Does anyone have any tips or best practices for improving runtime on workbench jobs? We have a job that updates almost 82 million rows of data daily and takes about 3 hours to run. It varies day to day anywhere from 2 hours to 3 hours. I do not have access to workbench as it is controlled by my IT but I am looking for tips I could share with them to help improve the runtime of this job. The job was created several years ago so I am sure some changes could be done to make it more efficient but I am just looking for some ideas (quick wins or perhaps features of new WB releases) that you all have come across that usually help run time.



  • GrantSmith
    GrantSmith Indiana πŸ”΄

    @Ashleigh - What type of source is the data being pulled from? A database?

  • Ashleigh
    Ashleigh Florida 🟒

    @GrantSmith yea I think so, its one of our financial reporting systems.

  • GrantSmith
    GrantSmith Indiana πŸ”΄

    Typically when dealing with databases you'll want to narrow down your data as soon as possible to limit the amount of data being processed. Also, you'll want to make sure you're utilizing table indexes in your join and where clauses to improve querying response time. If they don't have any the might want to think about adding some but that's a larger discussion with your DBA.

  • MarkSnodgrass
    MarkSnodgrass Portland, Oregon 🟀

    @Ashleigh Workbench 5.1 introduced partition support which might be effective for your use case. You can read about it here:

  • jaeW_at_Onyx
    jaeW_at_Onyx Budapest / Portland, OR 🟀

    @Ashleigh , @MarkSnodgrass and @GrantSmith are on the money for very different reasons.
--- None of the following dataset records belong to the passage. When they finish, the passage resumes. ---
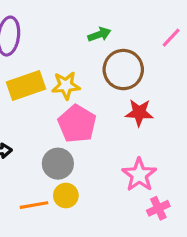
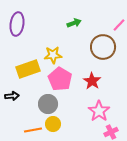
brown circle: (123, 70) -> (103, 47), moved
yellow rectangle: (26, 85) -> (28, 69), moved
red star: (139, 113) -> (92, 81), moved, turned 30

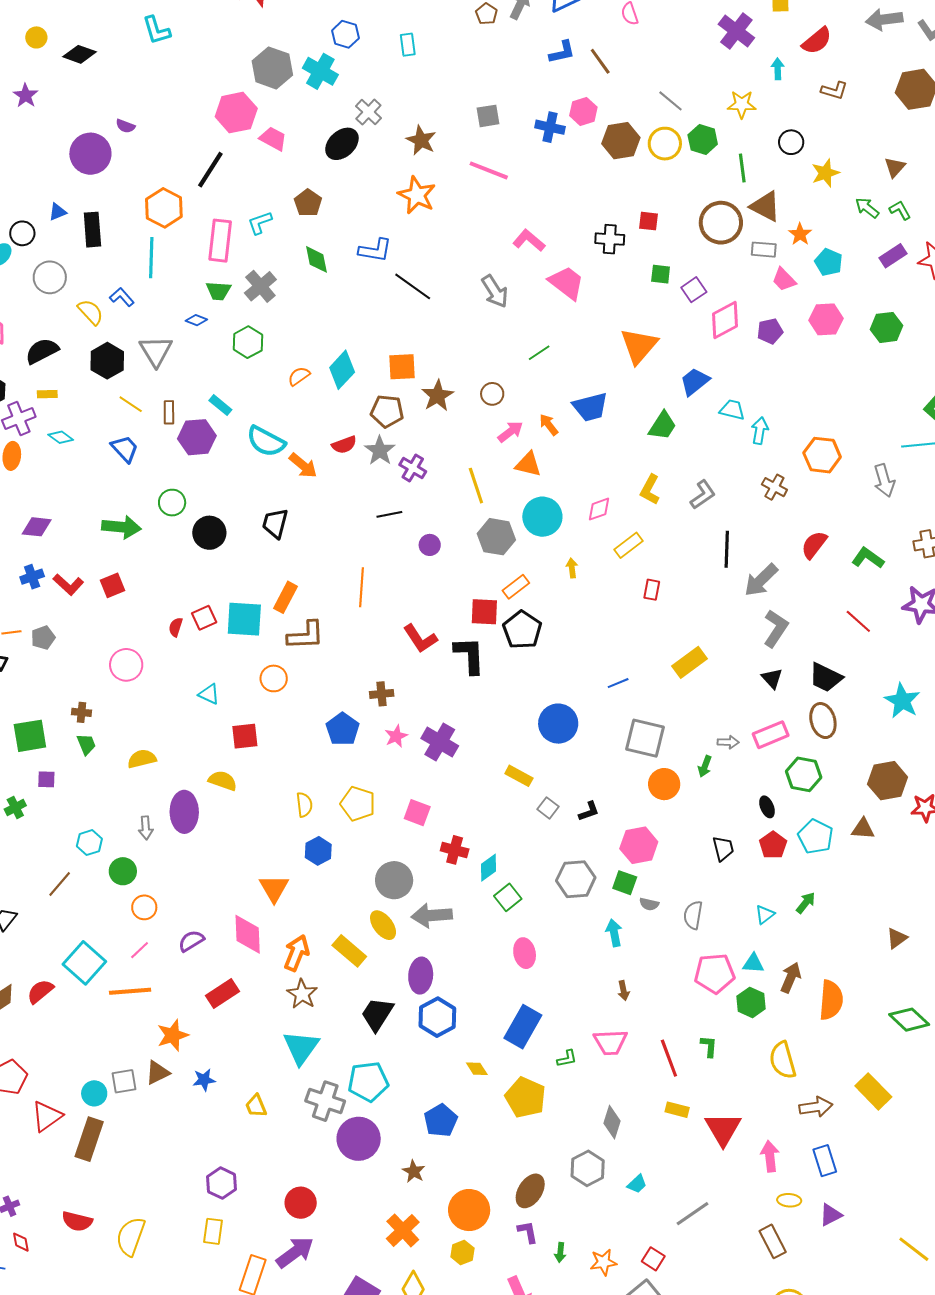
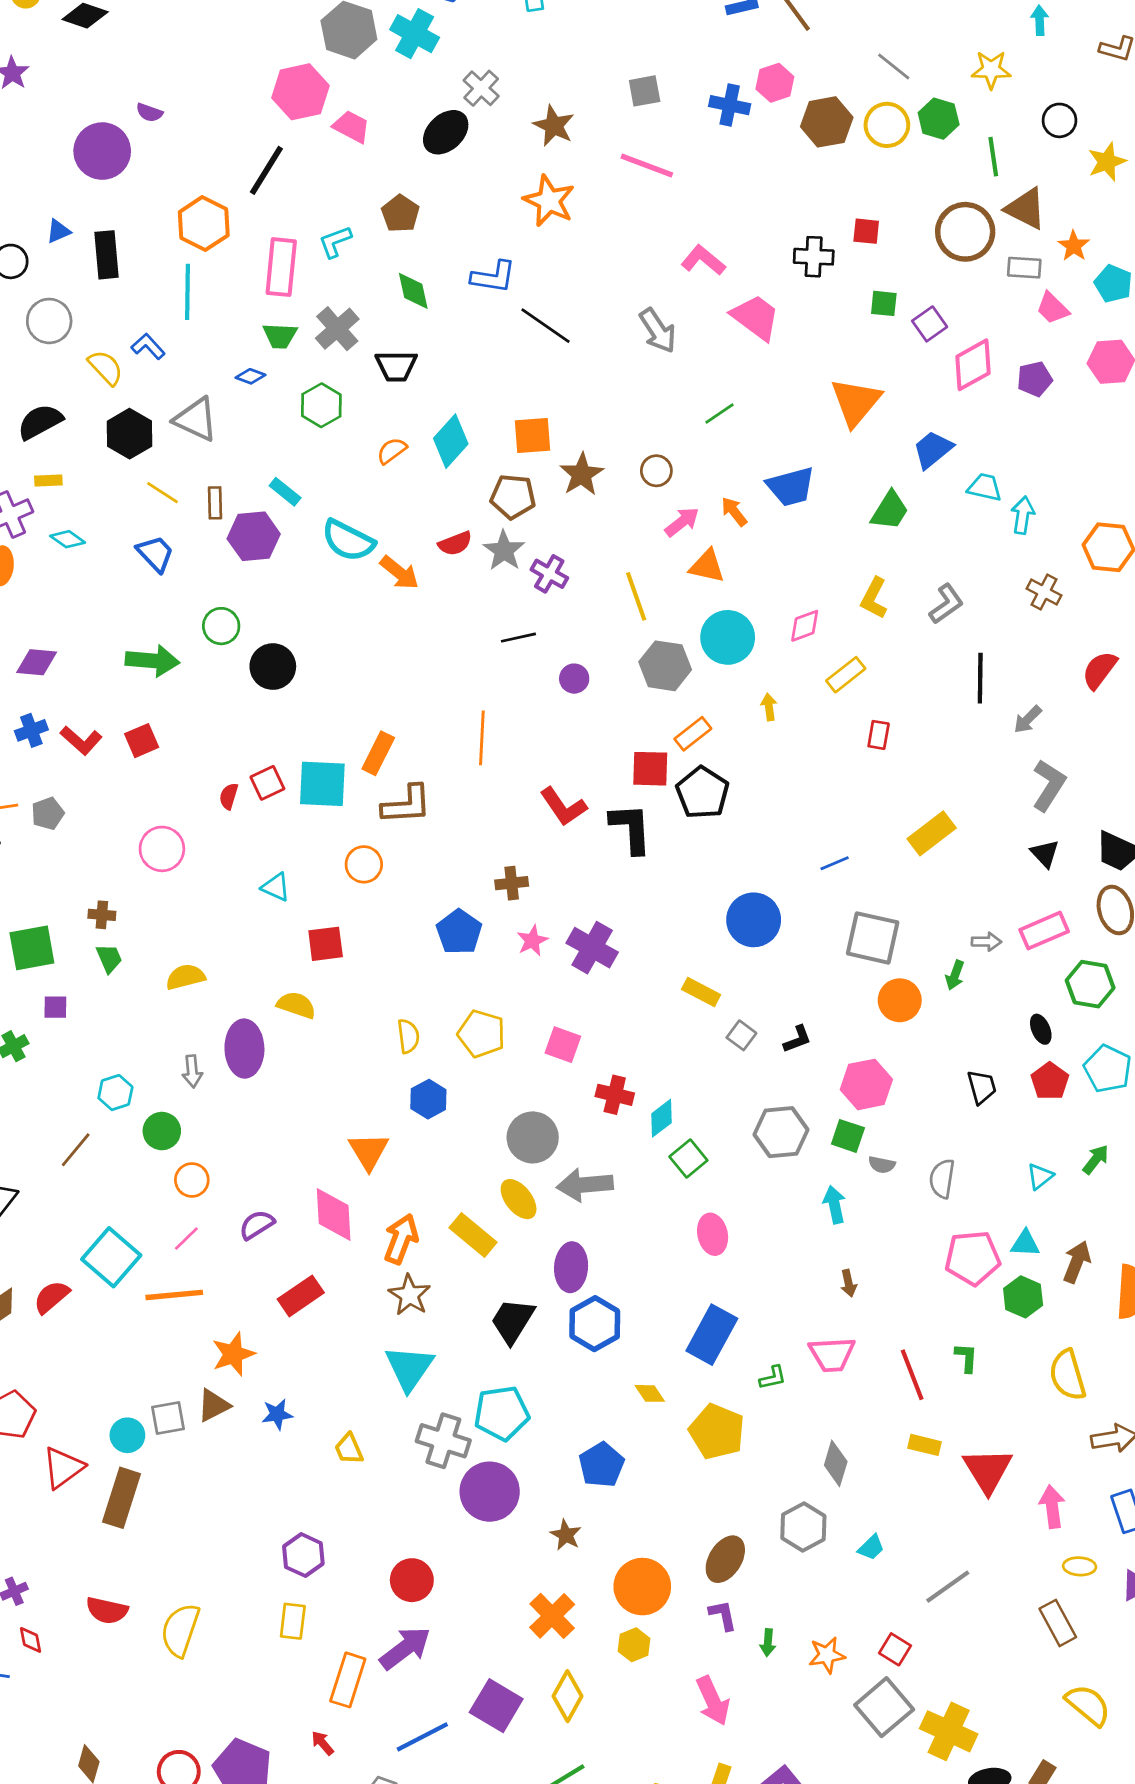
gray triangle: (156, 351) -> (196, 419), turned -33
black trapezoid: (275, 523) -> (396, 366), moved, turned -104
gray arrow: (761, 580) -> (1028, 719), size x0.6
    1) as your query get's larger, workbench execution times are 99% subject to the performance of your source database (how long does it take to retrieve your data from SQL). If you're parsing 82million rows on your source database you are murdering your system if it's not properly indexed (work with your DBA to optimize your workbench query in the source database via indexes and database stats). make sure you're not doing SELECT * because no DBA likes seeing that ...

    2) Mark nailed it on the head. If you can minimize how much data you have to update in Domo (via partitioning or UPSERT instead of a full REPLACE) then you can shrink how much data you have to pull out of your source database.